The provincial government has justified its actions by claiming that hospital support workers were overpaid.

  • While it is true that health support workers in BC achieved higher wages than elsewhere in Canada, these wages were in line with BC’s higher general labour costs and higher costs of living. These wages were also comparable to those paid for similar work done by male workers in the direct public sector.
  • Before privatization, wages for hospital housekeepers were slightly higher than those paid in the private hospitality sector. These modestly higher wages reflected the more challenging nature of hospital work. The new wage rates (at $9.25 to $11 an hour) are dramatically lower than even the lowest negotiated contract in the hospitality sector.
  • The province has pursued an ideological goal of shifting health care provision to the private sector. Health support workers, who are lower down on the health care hierarchy, are the most vulnerable. Most of these workers are women, and a higher than average proportion are older or from visible minority or immigrant backgrounds.

The province’s actions will have broader implications, both in BC and nationally.
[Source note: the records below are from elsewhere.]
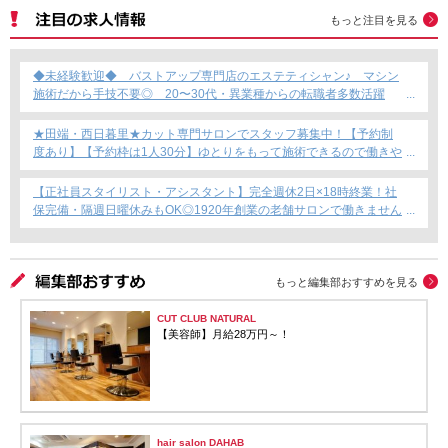
もっと注目を見る
◆未経験歓迎◆ バストアップ専門店のエステティシャン♪ マシン
施術だから手技不要◎ 20〜30代・異業種からの転職者多数活躍
中！
★田端・西日暮里★カット専門サロンでスタッフ募集中！【予約制
度あり】【予約枠は1人30分】ゆとりをもって施術できるので働きや
すい！これからカット専門店で働きたい方にもおすすめ◎
【正社員スタイリスト・アシスタント】完全週休2日×18時終業！社
保完備・隔週日曜休みもOK◎1920年創業の老舗サロンで働きません
か？
もっと編集部おすすめを見る
CUT CLUB NATURAL
【美容師】月給28万円～！
hair salon DAHAB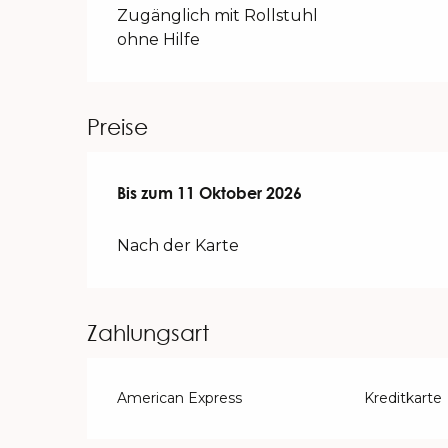
Zugänglich mit Rollstuhl
ohne Hilfe
Preise
ab
Bis zum
25 März 2026
11 Oktober 2026
bis zum
11 Oktober 2026
Nach der Karte
Zahlungsart
American Express
Kreditkarte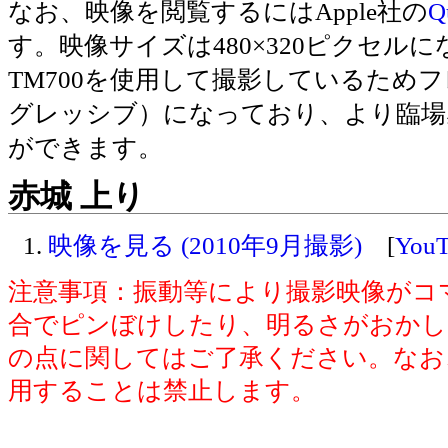
なお、映像を閲覧するにはApple社の
Q
す。映像サイズは480×320ピクセルになっ
TM700を使用して撮影しているためフ
グレッシブ）になっており、より臨場
ができます。
赤城 上り
映像を見る (2010年9月撮影)
[
You
注意事項
：振動等により撮影映像がコ
合でピンぼけしたり、明るさがおかし
の点に関してはご了承ください。なお
用することは禁止します。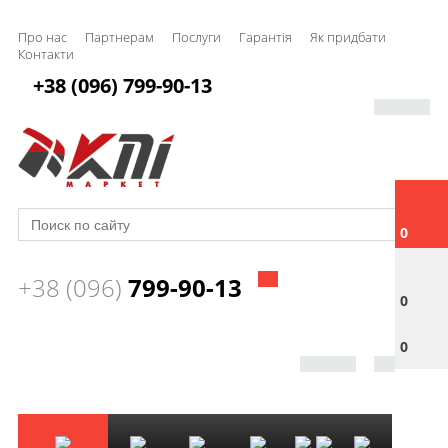
Про нас
Партнерам
Послуги
Гарантія
Як придбати
Контакти
+38 (096) 799-90-13
0
+38 (096)
799-90-13
0
0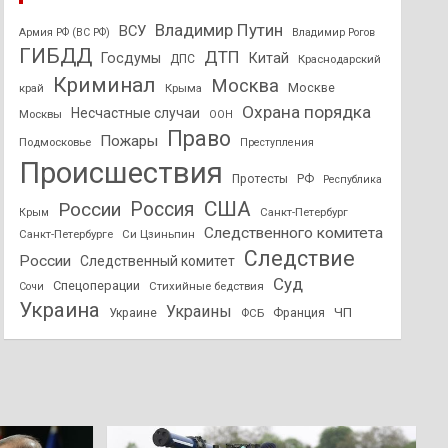
Владимир Путин
ВСУ
Армия РФ (ВС РФ)
Владимир Рогов
ГИБДД
ДТП
Госдумы
Китай
ДПС
Краснодарский
Криминал
Москва
Москве
край
Крыма
Охрана порядка
Несчастные случаи
Москвы
ООН
Право
Пожары
Подмосковье
Преступления
Происшествия
Протесты
РФ
Республика
США
России
Россия
Санкт-Петербург
Крым
Следственного комитета
Санкт-Петербурге
Си Цзиньпин
Следствие
России
Следственный комитет
Суд
Спецоперации
Стихийные бедствия
Сочи
Украина
Украины
ЧП
Украине
ФСБ
Франция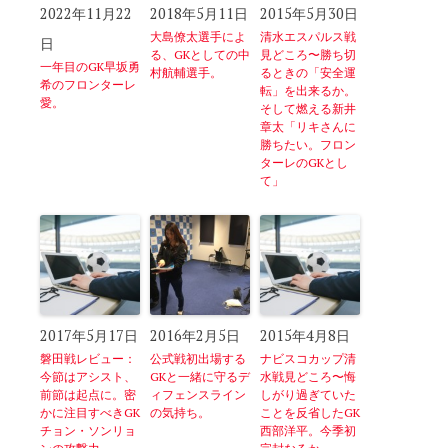
2022年11月22
2018年5月11日
2015年5月30日
大島僚太選手によ
清水エスパルス戦
日
る、GKとしての中
見どころ〜勝ち切
一年目のGK早坂勇
村航輔選手。
るときの「安全運
希のフロンターレ
転」を出来るか。
愛。
そして燃える新井
章太「リキさんに
勝ちたい。フロン
ターレのGKとし
て」
2017年5月17日
2016年2月5日
2015年4月8日
磐田戦レビュー：
公式戦初出場する
ナビスコカップ清
今節はアシスト、
GKと一緒に守るデ
水戦見どころ〜悔
前節は起点に。密
ィフェンスライン
しがり過ぎていた
かに注目すべきGK
の気持ち。
ことを反省したGK
チョン・ソンリョ
西部洋平。今季初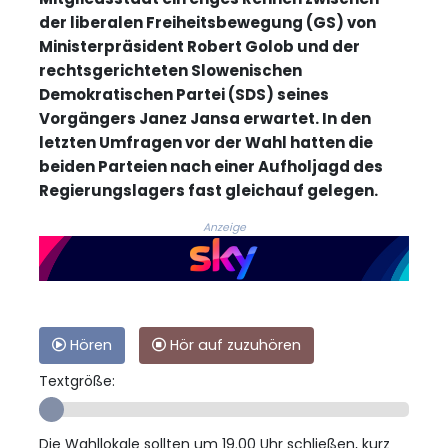
der liberalen Freiheitsbewegung (GS) von
Ministerpräsident Robert Golob und der
rechtsgerichteten Slowenischen
Demokratischen Partei (SDS) seines
Vorgängers Janez Jansa erwartet. In den
letzten Umfragen vor der Wahl hatten die
beiden Parteien nach einer Aufholjagd des
Regierungslagers fast gleichauf gelegen.
Anzeige
Hören
Hör auf zuzuhören
Textgröße:
Die Wahllokale sollten um 19.00 Uhr schließen, kurz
  • Rolling back pay equity gains through privatization sets a precedent for other provinces. Both Quebec and Ontario very recently passed legislation giving their governments the power to override existing collective agreement provisions, as was done by the BC Government with Bill 29. The legislation in Quebec and Ontario will be particularly detrimental for working class and visible minority women who have benefited from pay equity gains in the public sector.
  • Privatization in BC is happening at a time when concern about the spread of hospital-acquired infections is high. Other jurisdictions (such as Britain and Scotland) are bringing cleaning work back in-house because of cleanliness and infection control problems that resulted from a privatized workforce that was poorly trained, inadequately paid and had high turnover rates. Prior to privatization of health support work in BC, the availability of steady employment at reasonable wages with decent benefits created a stable workforce that contributed to overall patient care. This is no longer the case.
  • The privatization of health support work seriously undermines the economic security of a significant number of workers. Despite the fact that it is a predominantly older female workforce, HEU members share many characteristics typically associated with primary male wage earners. More than 50 per cent have one or more dependent children and one quarter support dependent adults. Many are either sole support parents or live with partners who do not have access to extended health and/or pension benefits.
  • The repercussions are likely to go well beyond the public sector. As women’s wages in health and other public services are reduced as a consequence of Bill 29, it is a signal to the private sector that they too can set aside arguments about the need for decent wages for women’s work.